Pfaff pro Kraft und pro Neuer
Dass neben den Bayern-Fans, die sich längst zu Kraft bekannt haben, auch van Gaal ein Fan des 22-Jährigen ist, ist bekannt. Und diese beiden Lager erhalten nun auch Unterstützung von einer Torwartlegende des Rekordmeisters.
Jean-Marie Pfaff, von 1982 bis 1988 im Tor der Münchner, spricht sich ebenfalls für Kraft aus: "Ich könnte verstehen, wenn van Gaal Kraft ins Tor stellt. Butt hat viel Erfahrung und strahlt viel Ruhe aus. Aber Kraft gehört die Zukunft. Und er hat ja in Rom schon gezeigt, was er drauf hat. Er ist ein spektakulärer Torwart. Man sollte ihm eine Chance geben", so Pfaff im Gespräch mit SPOX.
Doch selbst wenn Kraft kurzfristig - und durchaus überraschend - den Vorzug vor Butt erhalten sollte, wird das Torwart-Thema beim Rekordmeister nicht ruhen. Kraft hätte zwar die Chance, ein klares Bewerbungsschreiben für die neue Saison abzugeben, doch am Standing eines Manuel Neuer wird er in einem halben Jahr kaum vorbeikommen.
Daher sagt auch Pfaff: "Bei Bayern müssen immer die besten Spieler spielen.
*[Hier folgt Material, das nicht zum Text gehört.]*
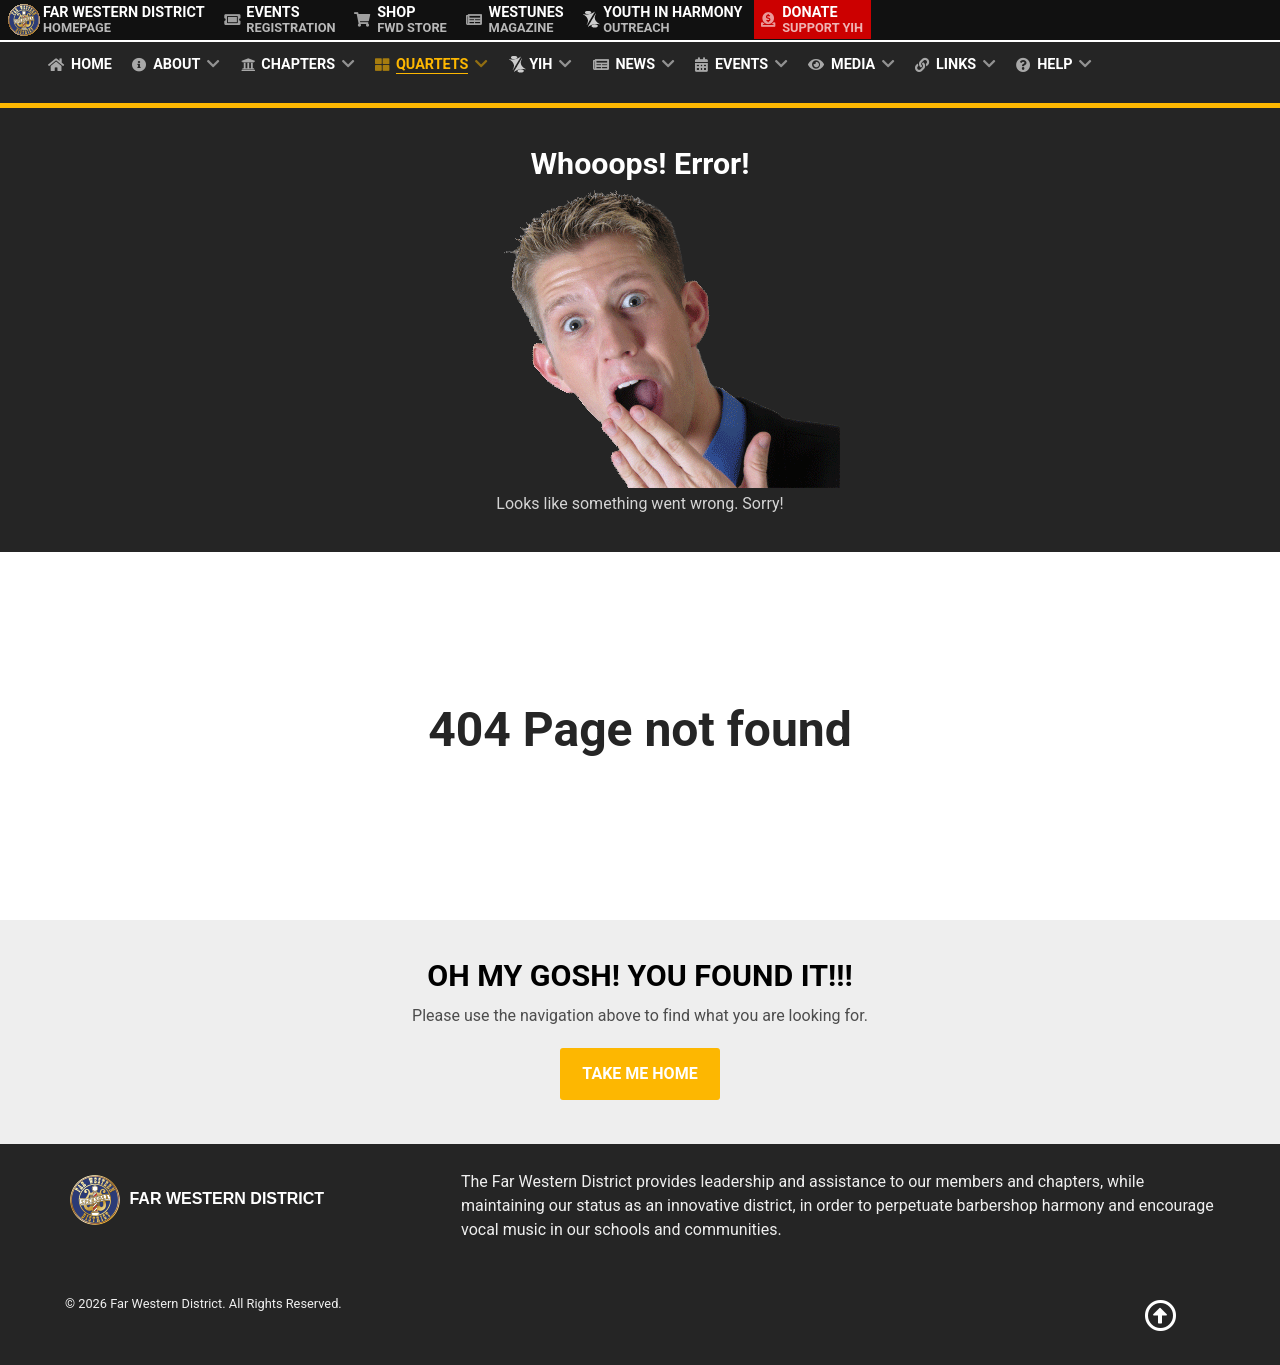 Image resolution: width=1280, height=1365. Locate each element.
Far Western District (194, 1198)
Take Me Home (639, 1073) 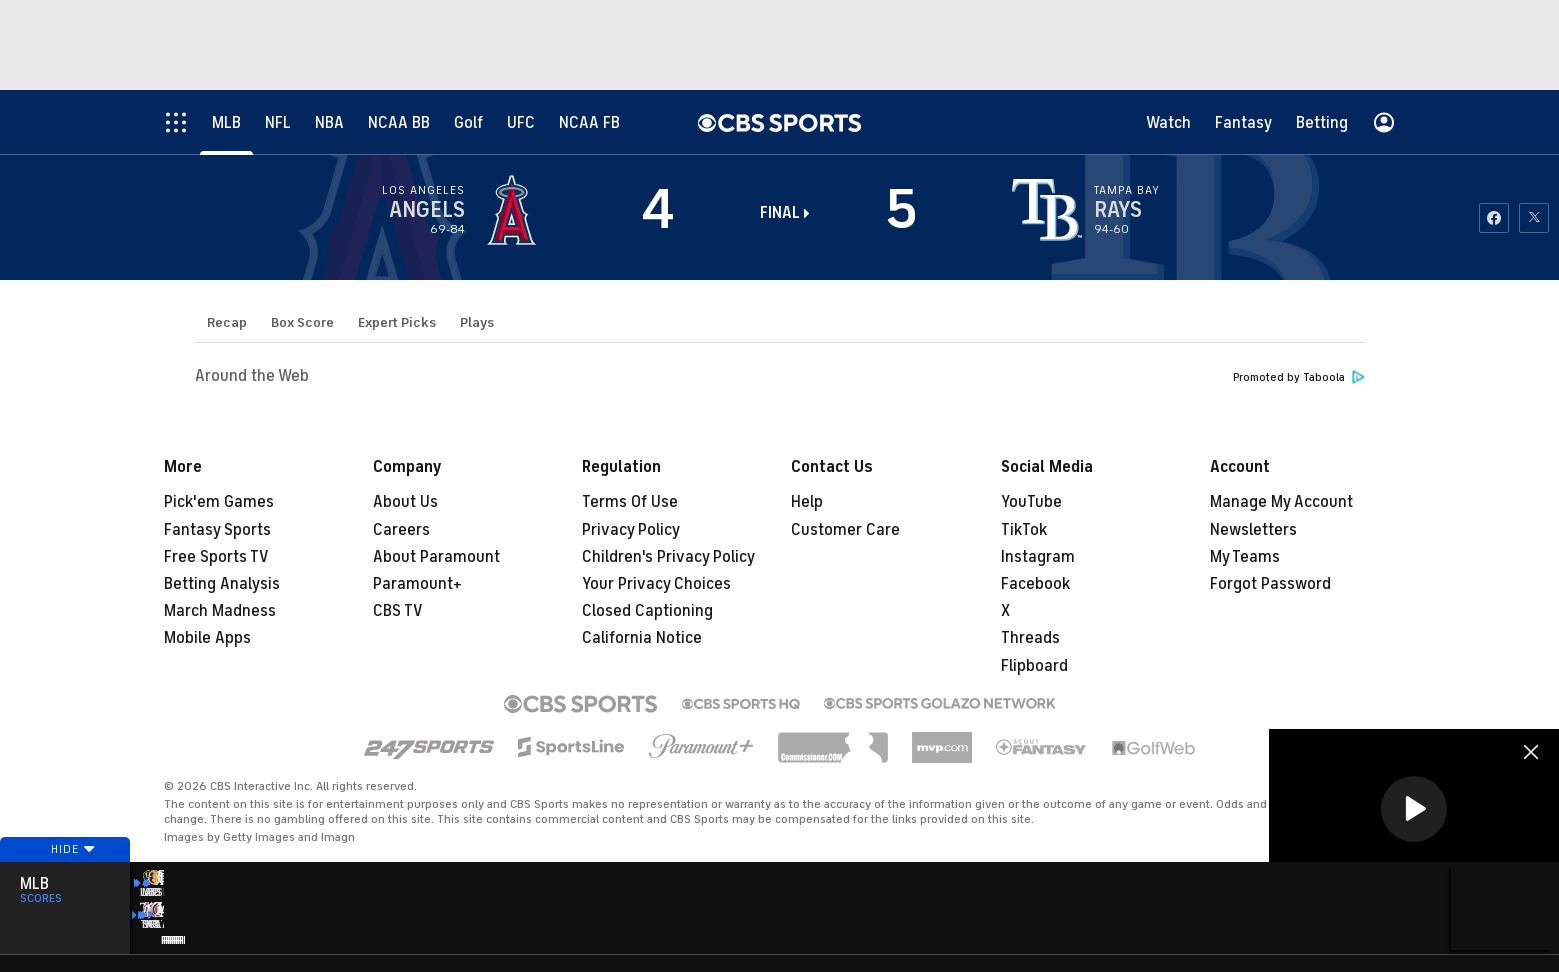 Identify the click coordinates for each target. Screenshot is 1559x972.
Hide (65, 875)
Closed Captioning (647, 611)
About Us (405, 502)
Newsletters (1253, 530)
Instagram (1038, 557)
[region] (1414, 810)
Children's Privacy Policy (668, 557)
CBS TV (398, 611)
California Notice (642, 638)
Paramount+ (417, 584)
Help (807, 502)
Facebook (1035, 584)
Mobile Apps (207, 638)
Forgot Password (1270, 584)
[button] (1414, 809)
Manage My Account (1281, 502)
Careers (401, 530)
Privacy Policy (631, 530)
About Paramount (436, 557)
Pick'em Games (219, 502)
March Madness (220, 611)
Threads (1030, 638)
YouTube (1031, 502)
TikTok (1024, 530)
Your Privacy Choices (656, 584)
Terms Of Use (630, 502)
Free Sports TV (216, 557)
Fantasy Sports (217, 530)
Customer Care (845, 530)
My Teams (1245, 557)
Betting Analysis (222, 584)
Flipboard (1034, 666)
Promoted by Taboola (1299, 377) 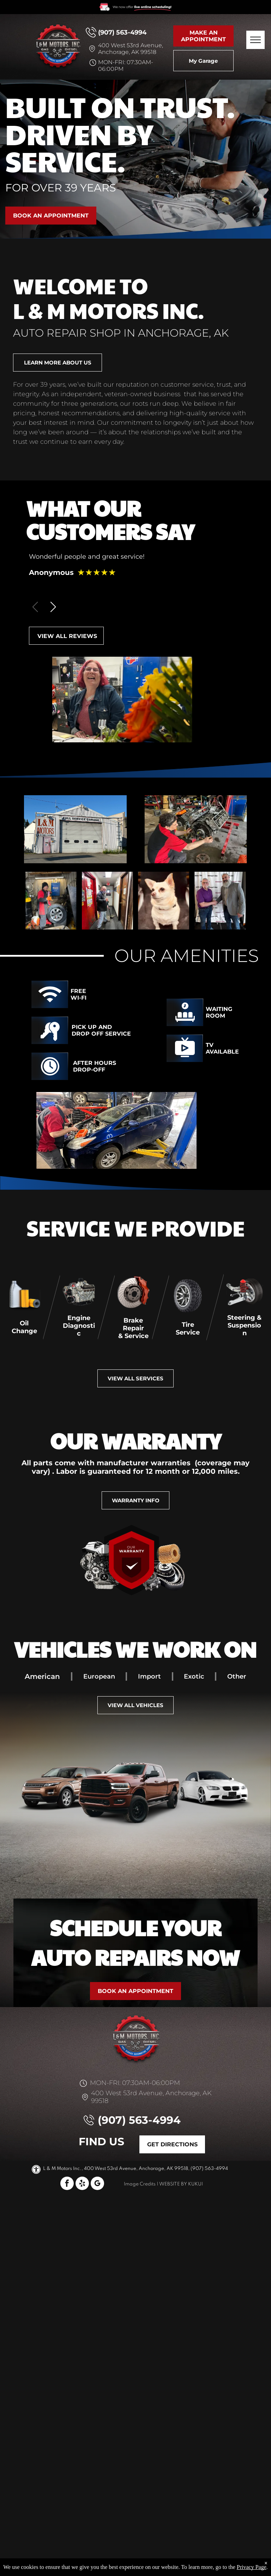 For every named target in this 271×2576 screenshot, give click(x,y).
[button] (53, 607)
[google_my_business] (97, 2184)
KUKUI (195, 2184)
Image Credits (140, 2184)
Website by (173, 2184)
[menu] (255, 40)
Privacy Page (251, 2567)
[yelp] (82, 2184)
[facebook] (67, 2184) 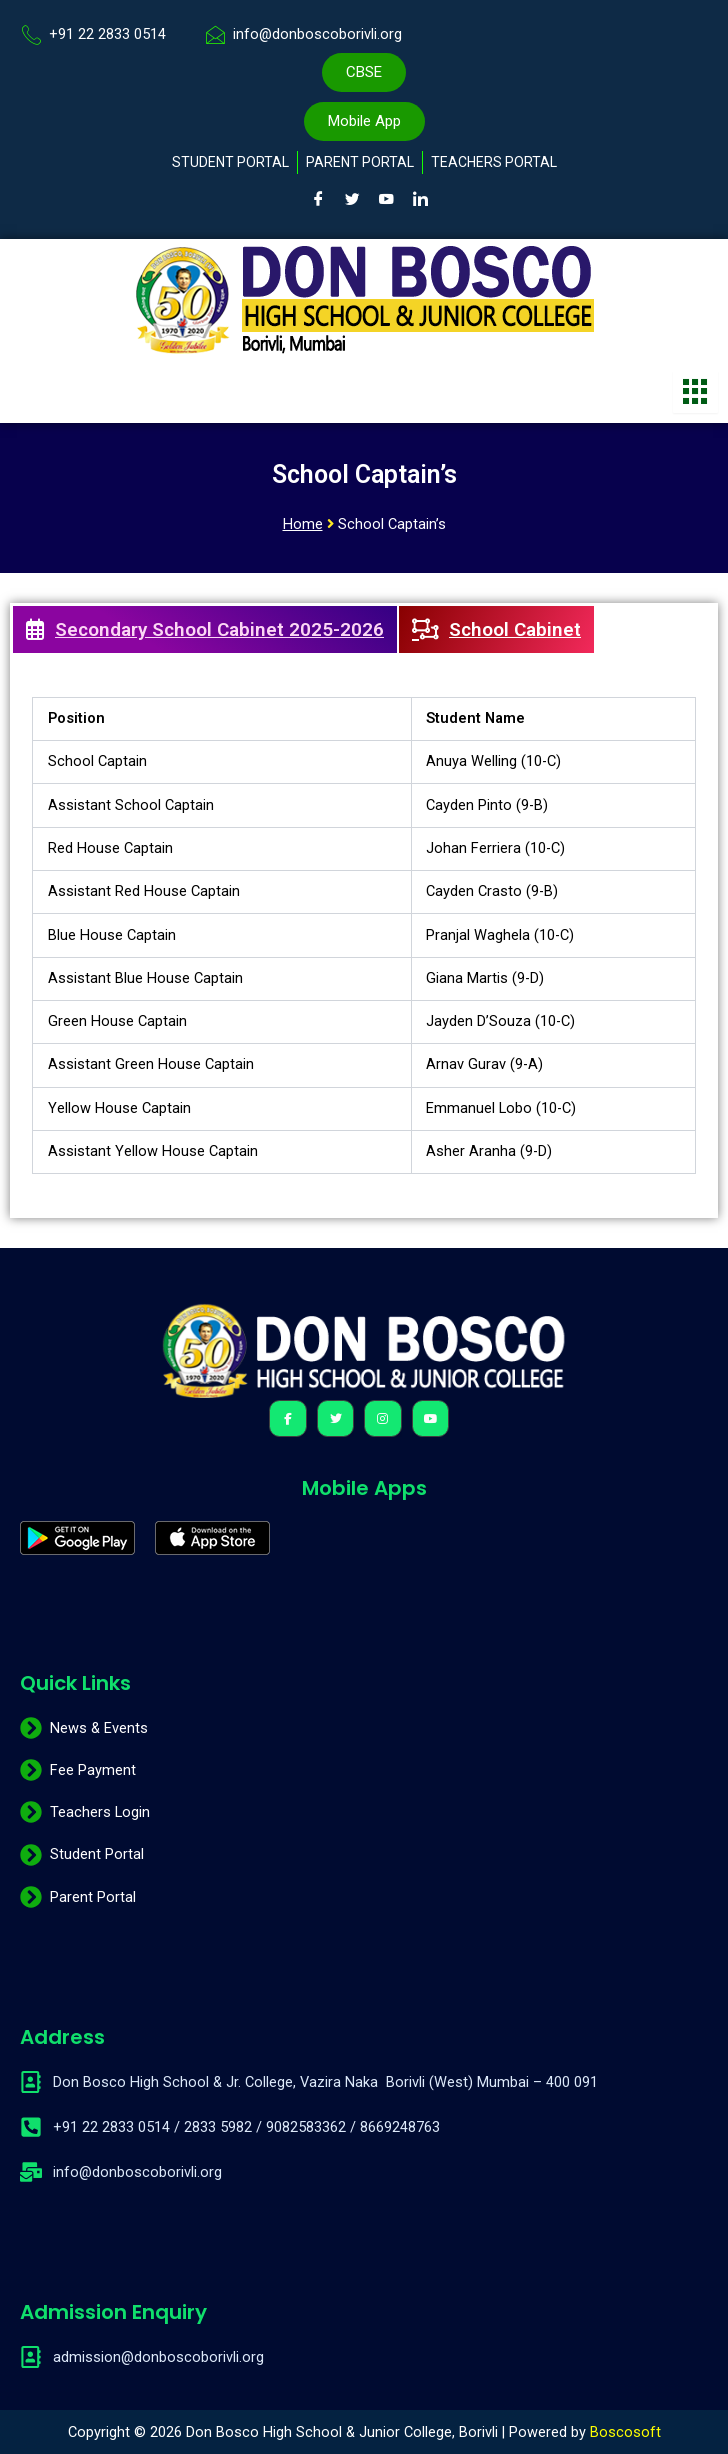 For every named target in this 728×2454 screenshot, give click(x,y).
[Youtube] (387, 199)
Manuel Neuer ist der beste Torwart in Deutschland und überhaupt einer der besten der Welt. Er hat sich in den letzten zwei Jahren enorm gesteigert. Wenn er die Chance hat, zu Bayern zu kommen, dann muss er das sofort machen. Wer bei Bayern spielt, wird automatisch noch besser."
Pfaff macht Rensing Mut
Kraft betonte schon frühzeitig, den Verein verlassen zu wollen, wenn der Klub im Sommer im Kasten nachrüstet. Für Pfaff ist ein Wechsel von Kraft im Falle eines Neuer-Transfers jedoch nicht zwingend notwendig: "Kraft hätte doch die Chance, Neuer zu verdrängen. Ich würde einen offenen Konkurrenzkampf ausrufen. Man muss Neuer ja nicht gleich automatisch zur Nummer 1 machen."
Doch ob sich Kraft dies antun wird? Wer Neuer verpflichtet und ihn dann nicht ins Tor stellt, muss mit Scheuklappen durch die Gegend laufen. Kraft will dagegen unter allen Umständen vermeiden, einen ähnlichen Karriereknick wie Kahn-Nachfolger Michael Rensing zu erleiden.
Der Ex-Bayer hat für seine neue Aufgabe in Köln das Vertrauen von Pfaff: "Er ist kein schlechter Torwart und wird das auch in Köln zeigen. Er ist bei Bayern gescheitert, weil er mental nicht so stark war. An Kahns Nachfolge hätte aber jeder Torhüter der Welt zu knabbern gehabt. Michael ist ein guter Torwart, auch wenn er mir persönlich immer zu viel Krafttraining gemacht hat. Zu viele Muskeln sind schlecht für die Beweglichkeit eines Torhüters."